## Task goal
Could you copy every record below exactly as it is written?

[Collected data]
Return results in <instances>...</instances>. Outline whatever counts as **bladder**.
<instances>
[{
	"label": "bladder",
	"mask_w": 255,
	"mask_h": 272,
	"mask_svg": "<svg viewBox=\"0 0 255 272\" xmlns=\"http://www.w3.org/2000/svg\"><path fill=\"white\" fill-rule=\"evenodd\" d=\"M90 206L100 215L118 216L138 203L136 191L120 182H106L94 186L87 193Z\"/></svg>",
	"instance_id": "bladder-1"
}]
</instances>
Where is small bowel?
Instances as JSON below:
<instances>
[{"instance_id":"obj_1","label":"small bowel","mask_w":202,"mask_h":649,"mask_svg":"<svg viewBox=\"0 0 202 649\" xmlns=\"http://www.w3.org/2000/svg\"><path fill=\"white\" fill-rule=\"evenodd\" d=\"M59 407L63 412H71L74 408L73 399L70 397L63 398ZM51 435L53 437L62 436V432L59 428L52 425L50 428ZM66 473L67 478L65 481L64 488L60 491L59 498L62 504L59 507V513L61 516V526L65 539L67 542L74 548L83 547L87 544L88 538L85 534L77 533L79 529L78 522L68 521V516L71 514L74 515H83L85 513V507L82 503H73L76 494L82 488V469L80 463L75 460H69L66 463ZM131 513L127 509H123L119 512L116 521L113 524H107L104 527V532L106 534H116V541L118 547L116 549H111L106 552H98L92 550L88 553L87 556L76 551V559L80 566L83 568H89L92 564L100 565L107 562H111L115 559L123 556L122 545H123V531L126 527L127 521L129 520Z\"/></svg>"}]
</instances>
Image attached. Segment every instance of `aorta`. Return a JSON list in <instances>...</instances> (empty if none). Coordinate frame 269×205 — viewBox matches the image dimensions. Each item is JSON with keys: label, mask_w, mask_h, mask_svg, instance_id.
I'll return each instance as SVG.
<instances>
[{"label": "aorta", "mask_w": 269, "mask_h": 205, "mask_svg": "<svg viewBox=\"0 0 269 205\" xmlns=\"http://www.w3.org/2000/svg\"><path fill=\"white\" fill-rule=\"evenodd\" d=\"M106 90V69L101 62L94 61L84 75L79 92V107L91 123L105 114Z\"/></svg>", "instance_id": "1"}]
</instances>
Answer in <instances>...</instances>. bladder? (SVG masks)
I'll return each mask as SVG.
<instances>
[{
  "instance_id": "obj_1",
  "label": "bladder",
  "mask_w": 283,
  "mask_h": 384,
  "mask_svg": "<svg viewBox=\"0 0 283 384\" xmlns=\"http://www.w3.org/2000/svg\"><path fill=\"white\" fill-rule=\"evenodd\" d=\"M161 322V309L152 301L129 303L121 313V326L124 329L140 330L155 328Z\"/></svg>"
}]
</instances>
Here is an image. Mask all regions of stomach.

## Task answer
Return results in <instances>...</instances>. Outline whatever counts as **bladder**.
<instances>
[{
	"label": "bladder",
	"mask_w": 255,
	"mask_h": 272,
	"mask_svg": "<svg viewBox=\"0 0 255 272\" xmlns=\"http://www.w3.org/2000/svg\"><path fill=\"white\" fill-rule=\"evenodd\" d=\"M90 206L100 215L118 216L138 203L136 191L120 182H106L94 186L87 193Z\"/></svg>",
	"instance_id": "bladder-1"
}]
</instances>
Where is small bowel?
Instances as JSON below:
<instances>
[{"instance_id":"obj_1","label":"small bowel","mask_w":202,"mask_h":649,"mask_svg":"<svg viewBox=\"0 0 202 649\" xmlns=\"http://www.w3.org/2000/svg\"><path fill=\"white\" fill-rule=\"evenodd\" d=\"M59 407L63 412H71L74 408L73 399L70 397L63 398ZM51 435L53 437L62 436V432L59 428L52 425L50 428ZM66 473L67 478L65 481L64 488L60 491L59 498L62 504L59 507V513L61 516V526L65 539L67 542L74 548L83 547L87 544L88 538L85 534L77 533L79 529L78 522L68 521V516L71 514L74 515H83L85 513V507L82 503H73L76 494L82 488V469L80 463L75 460H69L66 463ZM131 513L127 509H123L119 512L116 521L113 524H107L104 527V532L106 534H116V541L118 547L116 549H111L106 552H98L92 550L88 553L87 556L76 551V559L80 566L83 568H89L92 564L100 565L107 562H111L115 559L123 556L122 545H123V531L126 527L127 521L129 520Z\"/></svg>"}]
</instances>
Image attached. Segment every instance of `aorta`. Return a JSON list in <instances>...</instances> (empty if none). Coordinate frame 269×205 — viewBox matches the image dimensions. Each item is JSON with keys: label, mask_w, mask_h, mask_svg, instance_id.
I'll return each instance as SVG.
<instances>
[{"label": "aorta", "mask_w": 269, "mask_h": 205, "mask_svg": "<svg viewBox=\"0 0 269 205\" xmlns=\"http://www.w3.org/2000/svg\"><path fill=\"white\" fill-rule=\"evenodd\" d=\"M106 90V69L101 62L94 61L84 75L79 92V107L91 123L105 114Z\"/></svg>", "instance_id": "1"}]
</instances>
Answer in <instances>...</instances>. bladder? (SVG masks)
I'll return each mask as SVG.
<instances>
[{
  "instance_id": "obj_1",
  "label": "bladder",
  "mask_w": 283,
  "mask_h": 384,
  "mask_svg": "<svg viewBox=\"0 0 283 384\" xmlns=\"http://www.w3.org/2000/svg\"><path fill=\"white\" fill-rule=\"evenodd\" d=\"M161 322V309L152 301L129 303L121 313V326L124 329L140 330L155 328Z\"/></svg>"
}]
</instances>
Here is an image. Mask all regions of stomach.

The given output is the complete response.